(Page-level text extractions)
* * * * * * *

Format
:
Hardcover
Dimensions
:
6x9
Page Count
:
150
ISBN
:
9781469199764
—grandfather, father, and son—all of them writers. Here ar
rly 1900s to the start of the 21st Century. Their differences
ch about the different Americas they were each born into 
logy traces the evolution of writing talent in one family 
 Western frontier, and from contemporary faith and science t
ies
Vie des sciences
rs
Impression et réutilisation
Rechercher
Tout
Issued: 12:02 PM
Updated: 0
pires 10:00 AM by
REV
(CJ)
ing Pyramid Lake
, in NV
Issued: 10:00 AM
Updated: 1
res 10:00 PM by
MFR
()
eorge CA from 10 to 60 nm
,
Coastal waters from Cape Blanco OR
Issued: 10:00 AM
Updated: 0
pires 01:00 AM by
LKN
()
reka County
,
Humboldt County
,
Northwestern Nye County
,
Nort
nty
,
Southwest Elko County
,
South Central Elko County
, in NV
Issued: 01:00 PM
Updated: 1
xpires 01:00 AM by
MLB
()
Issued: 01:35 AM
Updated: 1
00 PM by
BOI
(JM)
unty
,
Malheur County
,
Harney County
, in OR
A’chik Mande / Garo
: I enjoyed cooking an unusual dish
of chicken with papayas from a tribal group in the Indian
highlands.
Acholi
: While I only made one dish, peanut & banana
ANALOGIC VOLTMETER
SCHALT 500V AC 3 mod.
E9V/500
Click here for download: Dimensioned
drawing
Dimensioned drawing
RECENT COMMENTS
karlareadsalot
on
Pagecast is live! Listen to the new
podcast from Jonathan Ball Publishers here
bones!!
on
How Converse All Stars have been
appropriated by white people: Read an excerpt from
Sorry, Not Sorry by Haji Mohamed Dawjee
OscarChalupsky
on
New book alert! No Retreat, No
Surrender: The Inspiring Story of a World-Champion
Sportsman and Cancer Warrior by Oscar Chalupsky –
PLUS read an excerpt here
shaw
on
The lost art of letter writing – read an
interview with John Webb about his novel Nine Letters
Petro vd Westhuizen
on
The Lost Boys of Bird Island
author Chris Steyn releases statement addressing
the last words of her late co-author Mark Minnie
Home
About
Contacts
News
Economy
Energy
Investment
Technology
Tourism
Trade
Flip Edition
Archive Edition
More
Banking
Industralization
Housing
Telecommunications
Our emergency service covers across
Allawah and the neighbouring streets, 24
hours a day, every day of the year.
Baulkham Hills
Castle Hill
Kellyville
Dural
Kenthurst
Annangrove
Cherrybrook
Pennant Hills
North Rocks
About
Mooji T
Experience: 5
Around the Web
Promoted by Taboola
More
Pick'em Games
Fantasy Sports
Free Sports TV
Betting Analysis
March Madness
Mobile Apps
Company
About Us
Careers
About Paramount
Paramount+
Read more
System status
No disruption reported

* * * * * * *

Activity | Take the data above and reproduce it exactly.

Exercise output |
Format
:
Hardcover
Dimensions
:
6x9
Page Count
:
150
ISBN
:
9781469199764
—grandfather, father, and son—all of them writers. Here ar
rly 1900s to the start of the 21st Century. Their differences
ch about the different Americas they were each born into 
logy traces the evolution of writing talent in one family 
 Western frontier, and from contemporary faith and science t
ies
Vie des sciences
rs
Impression et réutilisation
Rechercher
Tout
Issued: 12:02 PM
Updated: 0
pires 10:00 AM by
REV
(CJ)
ing Pyramid Lake
, in NV
Issued: 10:00 AM
Updated: 1
res 10:00 PM by
MFR
()
eorge CA from 10 to 60 nm
,
Coastal waters from Cape Blanco OR
Issued: 10:00 AM
Updated: 0
pires 01:00 AM by
LKN
()
reka County
,
Humboldt County
,
Northwestern Nye County
,
Nort
nty
,
Southwest Elko County
,
South Central Elko County
, in NV
Issued: 01:00 PM
Updated: 1
xpires 01:00 AM by
MLB
()
Issued: 01:35 AM
Updated: 1
00 PM by
BOI
(JM)
unty
,
Malheur County
,
Harney County
, in OR
A’chik Mande / Garo
: I enjoyed cooking an unusual dish
of chicken with papayas from a tribal group in the Indian
highlands.
Acholi
: While I only made one dish, peanut & banana
ANALOGIC VOLTMETER
SCHALT 500V AC 3 mod.
E9V/500
Click here for download: Dimensioned
drawing
Dimensioned drawing
RECENT COMMENTS
karlareadsalot
on
Pagecast is live! Listen to the new
podcast from Jonathan Ball Publishers here
bones!!
on
How Converse All Stars have been
appropriated by white people: Read an excerpt from
Sorry, Not Sorry by Haji Mohamed Dawjee
OscarChalupsky
on
New book alert! No Retreat, No
Surrender: The Inspiring Story of a World-Champion
Sportsman and Cancer Warrior by Oscar Chalupsky –
PLUS read an excerpt here
shaw
on
The lost art of letter writing – read an
interview with John Webb about his novel Nine Letters
Petro vd Westhuizen
on
The Lost Boys of Bird Island
author Chris Steyn releases statement addressing
the last words of her late co-author Mark Minnie
Home
About
Contacts
News
Economy
Energy
Investment
Technology
Tourism
Trade
Flip Edition
Archive Edition
More
Banking
Industralization
Housing
Telecommunications
Our emergency service covers across
Allawah and the neighbouring streets, 24
hours a day, every day of the year.
Baulkham Hills
Castle Hill
Kellyville
Dural
Kenthurst
Annangrove
Cherrybrook
Pennant Hills
North Rocks
About
Mooji T
Experience: 5
Around the Web
Promoted by Taboola
More
Pick'em Games
Fantasy Sports
Free Sports TV
Betting Analysis
March Madness
Mobile Apps
Company
About Us
Careers
About Paramount
Paramount+
Read more
System status
No disruption reported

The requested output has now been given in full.